Happy holidaze, people! The Crate Digger here. To inject a little Christmas cheer into your lives, I compiled a list of 10 rockers who totally resemble Santa Claus, from Billy Gibbons and Rick Rubin to Edgar Winter and Mick Fleetwood. I also included several younger rocker dudes who are definitely little Kris Kringles in the making (if they decide to keep their beards in the coming decades).
One more thing: I sprinkled in a little history here and there regarding the evolution of the mythology of Santa. This stuff will make great dinner conversation with your stupid in-laws.
Other classic rockers might look more like Sinterklaas, but let's face it, none are cooler than the St. Nicholas of Tejas, Mr. Billy Gibbons. Instead of a sled and reindeer, the ZZ Top legend uses the Eliminator car to deliver gifts around the world. Rather than elves, his helpers are scantily clad babes who use lots of hairspray. By the way, did you know that in certain regions of Mexico, children tie their letters to Santa to helium balloons, which they release into the sky in hopes they'll float to the North Pole ... or Billy's house?
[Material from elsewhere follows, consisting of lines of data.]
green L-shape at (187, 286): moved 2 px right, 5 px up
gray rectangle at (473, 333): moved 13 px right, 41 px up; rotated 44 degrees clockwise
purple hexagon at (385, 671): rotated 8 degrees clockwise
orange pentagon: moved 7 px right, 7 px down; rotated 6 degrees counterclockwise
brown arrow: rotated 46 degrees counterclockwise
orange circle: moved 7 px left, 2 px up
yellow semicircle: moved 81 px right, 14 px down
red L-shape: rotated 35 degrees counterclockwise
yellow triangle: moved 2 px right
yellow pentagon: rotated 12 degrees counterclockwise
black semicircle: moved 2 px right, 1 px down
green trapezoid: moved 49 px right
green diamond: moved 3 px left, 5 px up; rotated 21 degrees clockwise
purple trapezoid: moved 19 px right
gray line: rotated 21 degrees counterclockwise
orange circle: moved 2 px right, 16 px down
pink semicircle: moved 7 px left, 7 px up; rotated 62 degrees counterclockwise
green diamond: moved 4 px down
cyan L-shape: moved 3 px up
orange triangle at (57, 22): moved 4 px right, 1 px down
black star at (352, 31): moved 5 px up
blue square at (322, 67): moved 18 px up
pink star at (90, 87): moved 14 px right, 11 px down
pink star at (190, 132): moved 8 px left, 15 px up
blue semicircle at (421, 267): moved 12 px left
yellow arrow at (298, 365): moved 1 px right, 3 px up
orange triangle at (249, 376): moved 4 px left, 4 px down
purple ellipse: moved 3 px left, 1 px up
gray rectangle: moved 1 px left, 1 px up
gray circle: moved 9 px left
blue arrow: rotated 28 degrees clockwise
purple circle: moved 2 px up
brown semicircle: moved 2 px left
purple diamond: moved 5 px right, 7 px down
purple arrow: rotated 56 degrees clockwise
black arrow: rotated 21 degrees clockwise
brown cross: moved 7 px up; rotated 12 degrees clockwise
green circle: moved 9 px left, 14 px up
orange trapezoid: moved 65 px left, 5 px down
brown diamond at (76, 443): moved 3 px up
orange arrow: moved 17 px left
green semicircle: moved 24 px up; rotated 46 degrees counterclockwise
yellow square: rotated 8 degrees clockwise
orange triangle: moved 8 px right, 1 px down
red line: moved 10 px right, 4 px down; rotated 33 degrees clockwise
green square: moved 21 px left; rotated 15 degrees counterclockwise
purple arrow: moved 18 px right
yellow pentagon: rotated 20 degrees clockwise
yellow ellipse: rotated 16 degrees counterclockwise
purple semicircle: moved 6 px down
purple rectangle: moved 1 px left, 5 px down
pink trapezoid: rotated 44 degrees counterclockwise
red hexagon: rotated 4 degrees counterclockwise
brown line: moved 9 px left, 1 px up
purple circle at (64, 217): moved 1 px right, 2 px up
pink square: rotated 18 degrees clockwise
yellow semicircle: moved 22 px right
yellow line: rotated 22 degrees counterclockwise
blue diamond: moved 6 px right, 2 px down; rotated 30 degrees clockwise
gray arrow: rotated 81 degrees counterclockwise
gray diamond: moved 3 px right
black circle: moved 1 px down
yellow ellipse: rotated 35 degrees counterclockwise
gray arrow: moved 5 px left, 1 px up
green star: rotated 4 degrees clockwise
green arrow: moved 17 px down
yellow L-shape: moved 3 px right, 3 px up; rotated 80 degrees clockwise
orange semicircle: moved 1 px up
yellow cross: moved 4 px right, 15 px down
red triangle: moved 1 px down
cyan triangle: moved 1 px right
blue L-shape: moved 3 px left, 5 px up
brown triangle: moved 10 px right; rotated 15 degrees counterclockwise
Stocking Stuffer: ZZ Top, Tres Hombres
2. Jerry Garcia
Is Santa a hippie? He's most certainly a stoner: always jolly, giggles often, eats a lot. Another interesting fact: a large part of the Santa myth can be traced back to Nikolaos of Myra (aka Saint Nicholas). Like so many hippies throughout the annals of history, St. Nick grew up wealthy but felt deeply guilty about his privileged background. So, he decided to slum it with the poor folk of Asia Minor. He also did a lot of fasting, which is pretty damn New Age.
Stocking Stuffer: The Grateful Dead, Dick's Picks, Vol. 10: Winterland Arena 12/29/1977
3. Edgar Winter
Edgar has the perfect last name. As for that severely gaunt face and rail-thin frame, the bluesman is a throwback to the aforementioned Saint Nicholas, who had none of the bulbous heft of modern-day Santa Claus. Where did this bulbous heft originate? Well, it's primarily an American concoction, it seems. This shouldn't come as any surprise, seeing as how we're also the country that invented the KFC Famous Bowl.
Stocking Stuffer: Edgar Winter, They Only Come Out at Night
4. Leon Russell
Russell gets my vote for the one true Father Christmas of rock 'n' roll. Hell, the guy had a white beard when he was, like, 13. Nowadays, the thing is as blinding white as the green room on the Mad Dogs & Englishmen tour.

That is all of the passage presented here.